Holger Glimm über Personalnot im Gesundheitswesen: Spezialisierung sorgt für neue Berufsbilder. Viele Jobs im Servicebereich.

Abendblatt: Was sind die größten Herausforderungen, die das Personalmanagement im Gesundheitswesen heute bereithält?

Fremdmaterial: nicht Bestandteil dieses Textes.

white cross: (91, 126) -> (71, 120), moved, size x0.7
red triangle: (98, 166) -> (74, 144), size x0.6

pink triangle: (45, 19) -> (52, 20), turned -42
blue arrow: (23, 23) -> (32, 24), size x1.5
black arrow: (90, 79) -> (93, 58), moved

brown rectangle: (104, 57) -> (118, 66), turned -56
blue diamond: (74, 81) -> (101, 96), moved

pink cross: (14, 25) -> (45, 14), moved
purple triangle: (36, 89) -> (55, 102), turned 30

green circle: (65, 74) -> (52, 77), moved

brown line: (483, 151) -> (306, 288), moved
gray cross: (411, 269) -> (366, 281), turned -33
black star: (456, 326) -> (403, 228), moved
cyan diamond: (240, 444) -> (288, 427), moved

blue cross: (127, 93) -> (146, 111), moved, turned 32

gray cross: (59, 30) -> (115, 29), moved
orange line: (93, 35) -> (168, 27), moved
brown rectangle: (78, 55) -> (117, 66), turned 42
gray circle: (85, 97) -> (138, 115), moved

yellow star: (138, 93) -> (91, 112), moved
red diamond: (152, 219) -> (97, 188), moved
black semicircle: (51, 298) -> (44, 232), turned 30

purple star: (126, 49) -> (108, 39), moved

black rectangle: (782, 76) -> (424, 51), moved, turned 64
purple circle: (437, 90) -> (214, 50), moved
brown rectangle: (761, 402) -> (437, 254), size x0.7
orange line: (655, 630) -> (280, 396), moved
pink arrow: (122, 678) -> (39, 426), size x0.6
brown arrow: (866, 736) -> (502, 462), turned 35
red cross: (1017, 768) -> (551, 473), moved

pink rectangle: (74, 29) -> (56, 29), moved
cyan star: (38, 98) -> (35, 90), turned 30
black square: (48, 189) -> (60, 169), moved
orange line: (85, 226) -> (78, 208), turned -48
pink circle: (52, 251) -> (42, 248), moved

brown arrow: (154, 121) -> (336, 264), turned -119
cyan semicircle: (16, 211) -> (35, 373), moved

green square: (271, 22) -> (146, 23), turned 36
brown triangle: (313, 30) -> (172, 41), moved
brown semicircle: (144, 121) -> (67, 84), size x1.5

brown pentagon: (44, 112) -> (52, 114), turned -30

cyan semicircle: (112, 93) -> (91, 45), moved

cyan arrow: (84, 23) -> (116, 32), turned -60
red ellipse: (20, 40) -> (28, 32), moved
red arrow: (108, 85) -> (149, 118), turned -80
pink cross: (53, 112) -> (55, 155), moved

Holger Glimm: Die Krankenhäuser sind in einer schwierigen Kostensituation. Viele haben in den letzten Jahren Verlust gemacht und sind gezwungen, sich organisatorisch neu aufzustellen. Das schafft in den Häusern erhebliche Unruhe. Unter anderem entstehen neue Berufsbilder, die nur schwer darzustellen sind.

Abendblatt: Warum braucht man neue Berufsbilder? Im Krankenhaus werden Kranke geheilt, heute wie vor fünfzig Jahren.

Glimm: Die Aufgabenteilung zur Genesung eines Patienten ist heute anders als früher. Es ist nicht mehr so, dass alles beim Arzt und den Schwestern liegt. Teile des Genesungsprozesses werden heute von sogenannten Servicekräften begeleitet. Das sind zum Beispiel Routinetätigkeiten wie Essensausgabe, Sterilisation, der interne Krankentransport und dergleichen mehr.

Abendblatt: Diese Servicetätigkeiten gab es früher auch schon.

Glimm: Nur heute werden sie nicht mehr von Akademikern oder examinierten Kräften durchgeführt, sondern von speziell dafür angestellten Kräften. Da entstehen die neuen Jobs. Ich schätze, dass allein in Norddeutschland noch ein Bedarf von 1000 Mitarbeitern in diesem Sektor besteht. Schichtbetrieb und Wochenenddienst sind typisch. Die Anforderungen an die Qualifikation sind unterschiedlich. Aber grundsätzlich kann man das alles sehr schnell in Weiterbildungskursen lernen.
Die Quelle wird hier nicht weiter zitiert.